KScope: A Framework for Characterizing the Knowledge Status of Language Models

This paper proposes a five-category taxonomy of LLM knowledge status (Consistent Correct / Conflicting Correct / Missing / Conflicting Incorrect / Consistent Incorrect) and the KScope hierarchical statistical testing framework. By combining repeated sampling with multi-step hypothesis testing, KScope precisely characterizes the modal structure of an LLM's knowledge for a given question, and systematically investigates how context updates each knowledge state. The study finds that constrained context summarization combined with credibility augmentation improves knowledge update success rates by an average of 4.3%.

MemEIC: A Step Toward Continual and Compositional Knowledge Editing

This paper proposes MemEIC, a three-tier framework for continual and compositional knowledge editing in large vision-language models (LVLMs), combining an external dual-modal retrieval memory (Mem-E), an internal modality-decoupled LoRA adapter (Mem-I), and a brain-inspired Knowledge Connector. MemEIC substantially outperforms existing methods on the newly introduced CCKEB benchmark.

MEMOIR: Lifelong Model Editing with Minimal Overwrite and Informed Retention for LLMs

MEMOIR introduces a framework that incorporates zero-initialized residual memory matrices into FFN layers, employs TopHash-based sparse masks to confine each edit to a distinct subset of memory parameters, and at inference time conditionally activates stored knowledge by measuring mask overlap. The approach achieves an optimal balance among reliability, generalization, and locality across 15,000 sequential edits.

Rethinking Residual Distribution in Locate-then-Edit Model Editing

This paper reveals that the residual distribution mechanism in locate-then-edit model editing introduces weight deviation errors that grow with distribution distance, batch size, and sequential edit length.
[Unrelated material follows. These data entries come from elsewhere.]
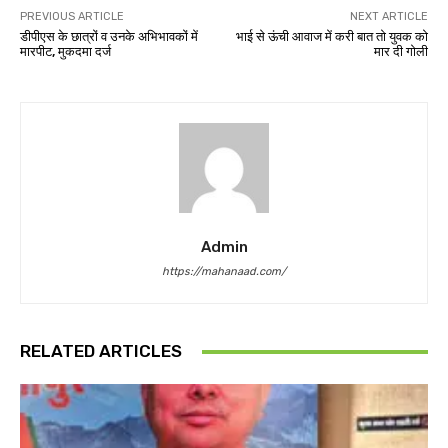
PREVIOUS ARTICLE
NEXT ARTICLE
डीपीएस के छात्रों व उनके अभिभावकों में
भाई से ऊंची आवाज में करी बात तो युवक को
मारपीट, मुकदमा दर्ज
मार दी गोली
Admin
https://mahanaad.com/
RELATED ARTICLES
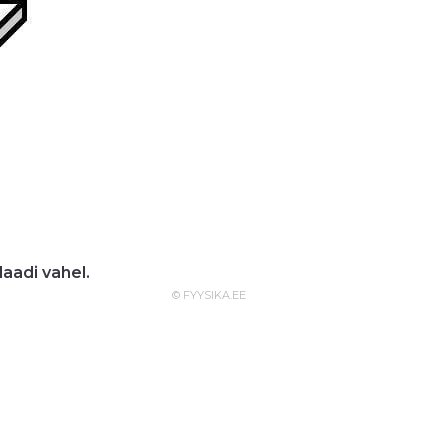
laadi vahel.
© FYYSIKA.EE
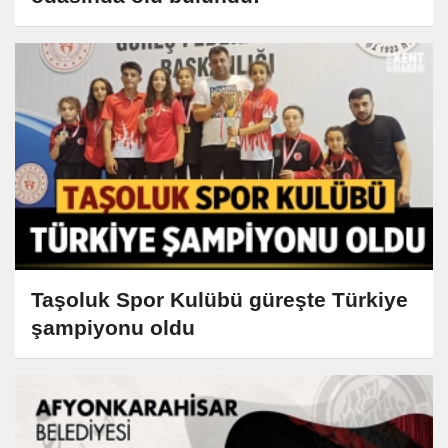
Taşoluk Spor Kulübü güreşte Türkiye
şampiyonu oldu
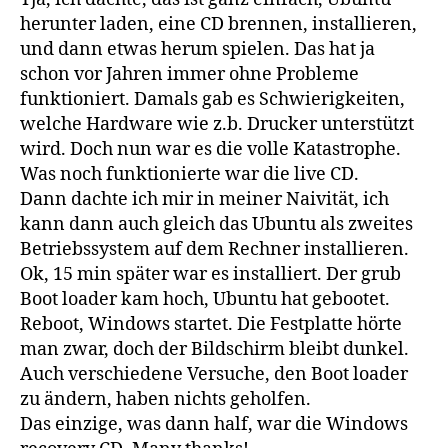
herunter laden, eine CD brennen, installieren,
und dann etwas herum spielen. Das hat ja
schon vor Jahren immer ohne Probleme
funktioniert. Damals gab es Schwierigkeiten,
welche Hardware wie z.b. Drucker unterstützt
wird. Doch nun war es die volle Katastrophe.
Was noch funktionierte war die live CD.
Dann dachte ich mir in meiner Naivität, ich
kann dann auch gleich das Ubuntu als zweites
Betriebssystem auf dem Rechner installieren.
Ok, 15 min später war es installiert. Der grub
Boot loader kam hoch, Ubuntu hat gebootet.
Reboot, Windows startet. Die Festplatte hörte
man zwar, doch der Bildschirm bleibt dunkel.
Auch verschiedene Versuche, den Boot loader
zu ändern, haben nichts geholfen.
Das einzige, was dann half, war die Windows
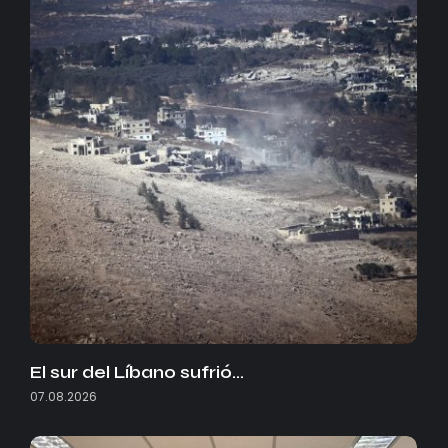
El sur del Líbano sufrió…
07.08.2026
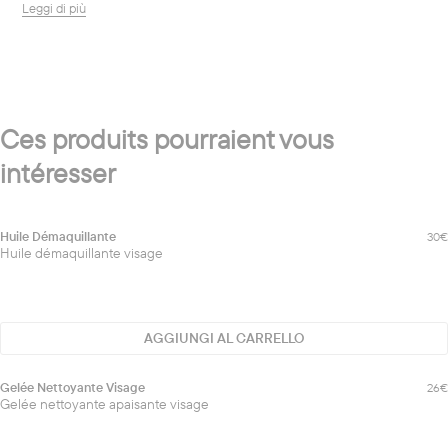
Leggi di più
Ces produits pourraient vous
intéresser
Huile
Huile Démaquillante
30€
Démaquillante
Huile démaquillante visage
AGGIUNGI AL CARRELLO
Gelée
Gelée Nettoyante Visage
26€
Nettoyante
Gelée nettoyante apaisante visage
Visage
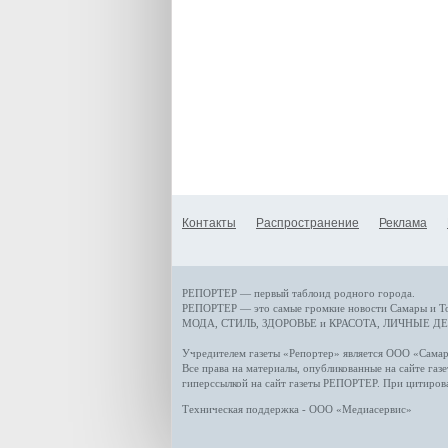
Контакты
Распространение
Реклама
РЕПОРТЕР — первый таблоид родного города.
РЕПОРТЕР — это
самые громкие новости
Самары и Т
МОДА, СТИЛЬ
,
ЗДОРОВЬЕ и КРАСОТА
,
ЛИЧНЫЕ ДЕ
Учредителем газеты «Репортер» является ООО «Сам
Все права на материалы, опубликованные на сайте газ
гиперссылкой на сайт газеты РЕПОРТЕР. При цитиров
Техническая поддержка - ООО «Медиасервис»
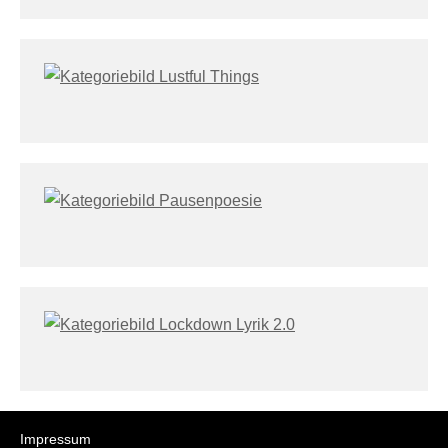
Impressum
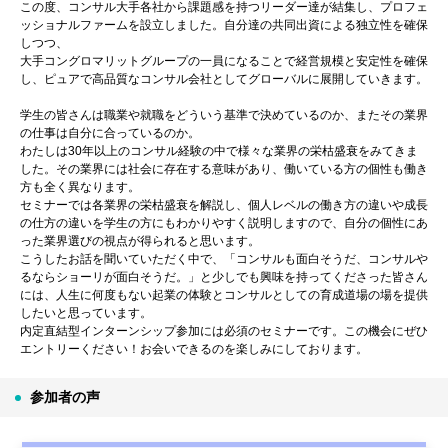
この度、コンサル大手各社から課題感を持つリーダー達が結集し、プロフェ
ッショナルファームを設立しました。自分達の共同出資による独立性を確保
しつつ、
大手コングロマリットグループの一員になることで経営規模と安定性を確保
し、ピュアで高品質なコンサル会社としてグローバルに展開していきます。
学生の皆さんは職業や就職をどういう基準で決めているのか、またその業界
の仕事は自分に合っているのか。
わたしは30年以上のコンサル経験の中で様々な業界の栄枯盛衰をみてきま
した。その業界には社会に存在する意味があり、働いている方の個性も働き
方も全く異なります。
セミナーでは各業界の栄枯盛衰を解説し、個人レベルの働き方の違いや成長
の仕方の違いを学生の方にもわかりやすく説明しますので、自分の個性にあ
った業界選びの視点が得られると思います。
こうしたお話を聞いていただく中で、「コンサルも面白そうだ、コンサルや
るならショーリが面白そうだ。」と少しでも興味を持ってくださった皆さん
には、人生に何度もない起業の体験とコンサルとしての育成道場の場を提供
したいと思っています。
内定直結型インターンシップ参加には必須のセミナーです。この機会にぜひ
エントリーください！お会いできるのを楽しみにしております。
参加者の声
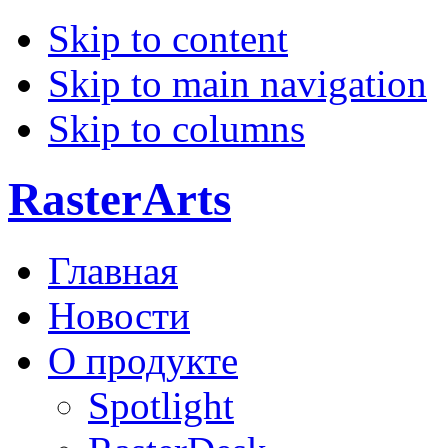
Skip to content
Skip to main navigation
Skip to columns
RasterArts
Главная
Новости
О продукте
Spotlight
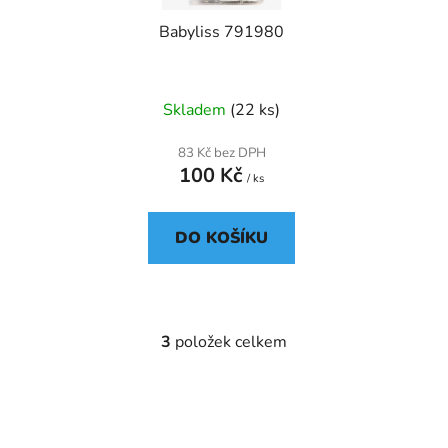
Babyliss 791980
Skladem
(22 ks)
83 Kč bez DPH
100 Kč
/ ks
DO KOŠÍKU
3
položek celkem
O
v
l
á
d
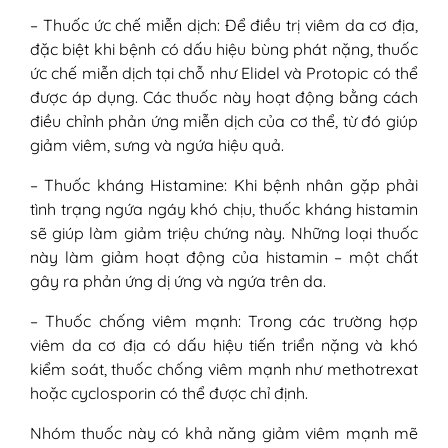
– Thuốc ức chế miễn dịch: Để điều trị viêm da cơ địa,
đặc biệt khi bệnh có dấu hiệu bùng phát nặng, thuốc
ức chế miễn dịch tại chỗ như Elidel và Protopic có thể
được áp dụng. Các thuốc này hoạt động bằng cách
điều chỉnh phản ứng miễn dịch của cơ thể, từ đó giúp
giảm viêm, sưng và ngứa hiệu quả.
– Thuốc kháng Histamine: Khi bệnh nhân gặp phải
tình trạng ngứa ngáy khó chịu, thuốc kháng histamin
sẽ giúp làm giảm triệu chứng này. Những loại thuốc
này làm giảm hoạt động của histamin – một chất
gây ra phản ứng dị ứng và ngứa trên da.
– Thuốc chống viêm mạnh: Trong các trường hợp
viêm da cơ địa có dấu hiệu tiến triển nặng và khó
kiểm soát, thuốc chống viêm mạnh như methotrexat
hoặc cyclosporin có thể được chỉ định.
Nhóm thuốc này có khả năng giảm viêm mạnh mẽ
It proposes BLUE (Boundary Layer UpdatE), a strategy that updates only the first and last critical layers, achieving an average improvement of 35.59%.

UniEdit: A Unified Knowledge Editing Benchmark for Large Language Models

This paper presents UniEdit — the first unified LLM knowledge editing benchmark built upon an open-domain knowledge graph (Wikidata), covering 311K samples across 25 domains in 5 major categories. By introducing the Neighborhood Multi-hop Chain Sampling (NMCS) algorithm, UniEdit integrates diverse generalization and locality evaluation criteria into a single framework, systematically revealing the shortcomings of existing editing methods under complex ripple effect evaluations.